* Material for this exercise *

------------------------------------------------------------

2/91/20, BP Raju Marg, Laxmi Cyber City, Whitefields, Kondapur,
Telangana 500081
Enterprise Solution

------------------------------------------------------------

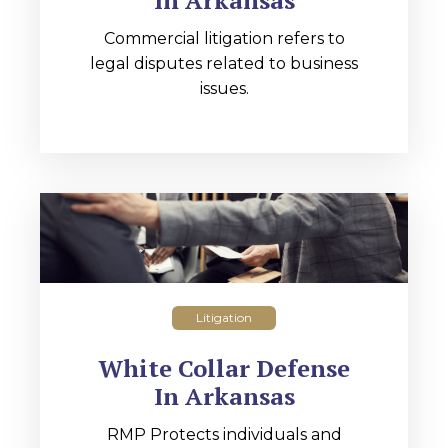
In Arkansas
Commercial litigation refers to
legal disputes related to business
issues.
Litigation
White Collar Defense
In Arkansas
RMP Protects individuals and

------------------------------------------------------------

* Your instructions *
After locating the line with "White Collar Defense" above, return that line and every later line through the one with "RMP Protects individuals and", word for word and with nothing else.

* Response area *
White Collar Defense
In Arkansas
RMP Protects individuals and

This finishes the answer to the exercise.